Morte e vida severina prende a atenção do leitor-ouvinte por


combinar simplicidade e concentração, fortes imagens visuais e
auditivas com uma linguagem repleta de oralidade.
Neste auto de Natal pernambucano, o autor trata da luta de Severino,
um retirante do agreste, pela sobrevivência. Guiado pelo rio
Capibaribe rumo ao litoral, Severino busca chegar à capital,
almejando uma vida digna. Pelo caminho, depara-se com as diversas
facetas da morte - causada pela seca; pela fome, que corrói as
entranhas do país, e pela disputa por terras áridas. Ele tenta a todo
custo fugir da destruição e corre em busca da perspectiva de dias
melhores, mas a cidade grande revela uma realidade tão dura quanto
a do sertão.

Diante de tal situação e percebendo que para ele não há nenhuma


saída, Severino chega ao seu limite e planeja o suicídio atirando-se da
ponte sobre o rio Capibaribe, que o guiara até ali. Contudo, após
presenciar o nascimento de uma criança (filho de José, o mestre
"carpina", numa clara alusão ao nascimento de Cristo), reacende-se
no coração do herói a esperança de vencer a vida "severina", e
Severino acaba por desistir do suicídio e percebe que ainda existe
alguma esperança em seu futuro e no de outros tantos Severinos.
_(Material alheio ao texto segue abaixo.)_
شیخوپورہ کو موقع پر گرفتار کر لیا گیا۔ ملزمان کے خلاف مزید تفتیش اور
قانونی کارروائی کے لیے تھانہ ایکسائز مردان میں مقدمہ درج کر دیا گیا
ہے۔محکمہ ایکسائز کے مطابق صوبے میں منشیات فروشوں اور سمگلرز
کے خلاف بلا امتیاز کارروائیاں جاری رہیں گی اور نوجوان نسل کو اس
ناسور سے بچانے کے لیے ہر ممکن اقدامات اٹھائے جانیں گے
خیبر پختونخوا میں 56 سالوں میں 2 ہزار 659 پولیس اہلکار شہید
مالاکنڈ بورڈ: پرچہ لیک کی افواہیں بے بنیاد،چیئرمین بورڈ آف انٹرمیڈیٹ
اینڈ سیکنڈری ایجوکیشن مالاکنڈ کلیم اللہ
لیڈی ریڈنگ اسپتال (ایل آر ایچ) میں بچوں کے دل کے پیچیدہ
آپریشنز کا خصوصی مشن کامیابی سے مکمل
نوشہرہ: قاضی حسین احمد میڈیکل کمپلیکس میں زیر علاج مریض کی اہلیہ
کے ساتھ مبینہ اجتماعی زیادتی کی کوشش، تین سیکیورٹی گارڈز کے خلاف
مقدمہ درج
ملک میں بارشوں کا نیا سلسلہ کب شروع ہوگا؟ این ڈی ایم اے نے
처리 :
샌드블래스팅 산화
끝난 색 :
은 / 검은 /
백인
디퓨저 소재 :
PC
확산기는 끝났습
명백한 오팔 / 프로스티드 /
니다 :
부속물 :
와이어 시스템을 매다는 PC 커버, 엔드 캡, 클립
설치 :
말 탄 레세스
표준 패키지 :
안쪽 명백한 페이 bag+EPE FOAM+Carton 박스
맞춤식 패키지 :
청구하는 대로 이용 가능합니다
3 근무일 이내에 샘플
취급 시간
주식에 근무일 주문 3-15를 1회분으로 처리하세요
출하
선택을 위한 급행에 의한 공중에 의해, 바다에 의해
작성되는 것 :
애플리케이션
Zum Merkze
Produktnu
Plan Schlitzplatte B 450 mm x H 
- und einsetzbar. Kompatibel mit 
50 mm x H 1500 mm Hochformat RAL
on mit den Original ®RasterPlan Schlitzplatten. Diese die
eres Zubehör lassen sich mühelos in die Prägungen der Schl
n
O poema está estruturalmente dividido em 18 partes onde o


personagem se apresenta e passa a relatar sua trajetória e o
encontro com outros personagens até sua chegada a Recife, sempre
seguindo o rio Capibaribe, ou o "fio da vida" mesmo quando o rio lhe
falta e dele só encontra a leve marca no chão crestado pelo sol. Pode
se realizar outra divisão do poema a partir da temática em duas
partes, sendo a primeira dos trechos 1 ao 9, e que consiste na viagem
da Paraíba ao Recife; e a segunda compreendendo dos trechos 10 ao
18, nos quais aparecem as experiências vividas pelo retirante na
cidade grande, onde sofridamente percebe que para ele não há
nenhuma saída, a não ser aquela que presenciou no percurso: a
morte. Mas acaba sendo salvo, por um acontecimento simples mais
simbólico onde percebe que de alguma forma ainda há esperança.